Tally the lines in the listing below that include "dossier". Answer with the count and nothing more.
▼
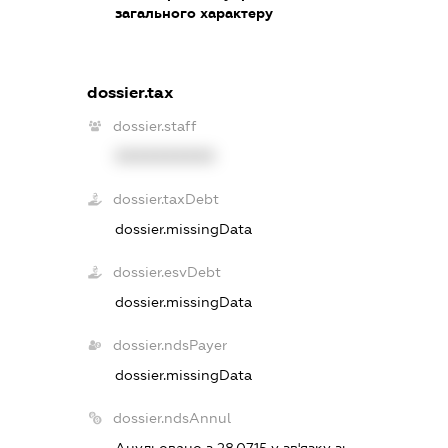
загального характеру
dossier.tax
dossier.staff
XXXXXXXXXX
dossier.taxDebt
dossier.missingData
dossier.esvDebt
dossier.missingData
dossier.ndsPayer
dossier.missingData
dossier.ndsAnnul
▲
§ Output for this exercise
9